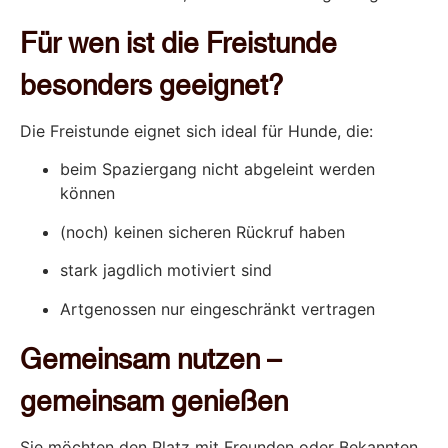
Für wen ist die Freistunde
besonders geeignet?
Die Freistunde eignet sich ideal für Hunde, die:
beim Spaziergang nicht abgeleint werden
können
(noch) keinen sicheren Rückruf haben
stark jagdlich motiviert sind
Artgenossen nur eingeschränkt vertragen
Gemeinsam nutzen –
gemeinsam genießen
Sie möchten den Platz mit Freunden oder Bekannten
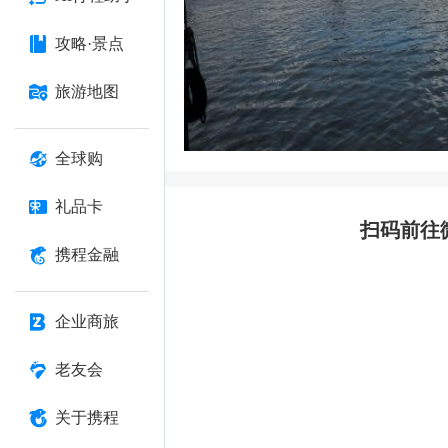
攻略·景点
旅游地图
全球购
礼品卡
扫码前往
携程金融
企业商旅
老友会
关于携程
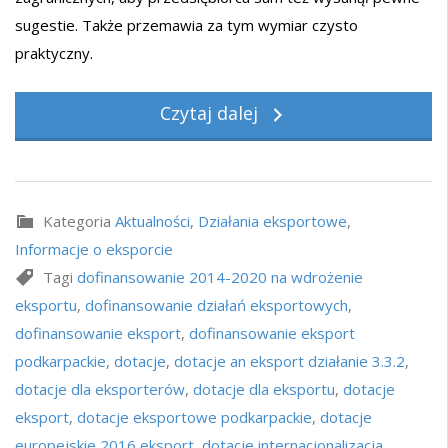
sugestie. Także przemawia za tym wymiar czysto
praktyczny.
Czytaj dalej
Kategoria
Aktualności
,
Działania eksportowe
,
Informacje o eksporcie
Tagi
dofinansowanie 2014-2020 na wdrożenie
eksportu
,
dofinansowanie działań eksportowych
,
dofinansowanie eksport
,
dofinansowanie eksport
podkarpackie
,
dotacje
,
dotacje an eksport działanie 3.3.2
,
dotacje dla eksporterów
,
dotacje dla eksportu
,
dotacje
eksport
,
dotacje eksportowe podkarpackie
,
dotacje
europejskie 2016 eksport
,
dotacje internacjonalizacja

###

> EXERCISE REQUIREMENTS:
Set down exactly the lines of the entries above from the one holding "besonders geeignet?" through the last one, including both, with the pictures left out.

> ANSWER FOR THIS EXERCISE:
besonders geeignet?
Die Freistunde eignet sich ideal für Hunde, die:
beim Spaziergang nicht abgeleint werden
können
(noch) keinen sicheren Rückruf haben
stark jagdlich motiviert sind
Artgenossen nur eingeschränkt vertragen
Gemeinsam nutzen –
gemeinsam genießen
Sie möchten den Platz mit Freunden oder Bekannten
攻略·景点
旅游地图
全球购
礼品卡
扫码前往
携程金融
企业商旅
老友会
关于携程
sugestie. Także przemawia za tym wymiar czysto
praktyczny.
Czytaj dalej
Kategoria
Aktualności
,
Działania eksportowe
,
Informacje o eksporcie
Tagi
dofinansowanie 2014-2020 na wdrożenie
eksportu
,
dofinansowanie działań eksportowych
,
dofinansowanie eksport
,
dofinansowanie eksport
podkarpackie
,
dotacje
,
dotacje an eksport działanie 3.3.2
,
dotacje dla eksporterów
,
dotacje dla eksportu
,
dotacje
eksport
,
dotacje eksportowe podkarpackie
,
dotacje
europejskie 2016 eksport
,
dotacje internacjonalizacja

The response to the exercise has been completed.